Harald Braem alias Wolfram vom Stein (born 23 July 1944 in Berlin) is a German writer, designer and professor who specializes in color psychology.

Mr. Braem spent his childhood in Allendorf, Westerwald. He attended primary and secondary school in Hildesheim and later studied graphic design in Hildesheim and Hannover.

He has worked as a teacher, carried out comparative cultural investigations about matters related to archaeology and ancient history in the Canary Islands and the Egyptian pyramids, as well as conducted research pertaining to shamanism and cave painting.

Life 
Harald Braem spent his childhood in Allendorf, located in the Westerwald. Beginning in 1949, he attended primary and secondary school in Hildesheim. In 1962 he began his instruction in drawing and graphic arts at the Fachhochschule Hildesheim/Holzminden/Göttingen or HAWK, a communication arts school in Hildesheim, then at a college for the advertising arts in Hannover. Subsequently, he worked as an advertising agency copywriter and creative director and from 1981 until 2000 as a graphic design professor at a vocational school in Wiesbaden. His area of expertise is Color psychology.
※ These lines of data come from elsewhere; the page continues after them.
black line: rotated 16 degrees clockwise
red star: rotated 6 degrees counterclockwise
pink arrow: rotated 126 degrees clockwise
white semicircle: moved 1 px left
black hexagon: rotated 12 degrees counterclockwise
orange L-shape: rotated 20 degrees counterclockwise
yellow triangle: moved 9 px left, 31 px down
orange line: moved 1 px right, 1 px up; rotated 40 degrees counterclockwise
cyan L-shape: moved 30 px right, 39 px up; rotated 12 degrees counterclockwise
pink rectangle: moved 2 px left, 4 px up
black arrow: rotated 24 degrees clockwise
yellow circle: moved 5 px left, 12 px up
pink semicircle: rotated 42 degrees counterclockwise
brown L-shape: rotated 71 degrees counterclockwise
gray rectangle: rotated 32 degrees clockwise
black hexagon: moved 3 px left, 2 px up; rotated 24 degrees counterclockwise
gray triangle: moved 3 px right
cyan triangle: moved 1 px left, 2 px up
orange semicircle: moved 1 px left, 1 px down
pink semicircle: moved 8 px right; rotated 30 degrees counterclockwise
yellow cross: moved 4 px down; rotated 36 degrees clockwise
Harald Braem is a member of the Berufsverband Deutscher Psychologinnen und Psychologen, an occupational organization for German psychologists. In 2005 he received the Verdienstmedaille des Landes Rheinland-Pfalz, a medal of merit granted to him by the German State of Rheinland-Pfalz. In 2006 he founded Das Institut für Farbpsychologie, (Institute for Color Psychology) in Bettendorf. He has written numerous technical books and articles, among others, the standard work "Die Macht der Farben", ("The Power of Colors"). However, his avid interest as a writer extends much further, with published works ranging from poetry to fantasy to historical novels.

Beside his duties as an instructor, Braem had done extensive work in the areas of folklore, comparative cultural studies and archeology. Of particular interest to him is the ancient and early history of the Canary Islands, pyramids, shamanism, cave paintings and petroglyphs.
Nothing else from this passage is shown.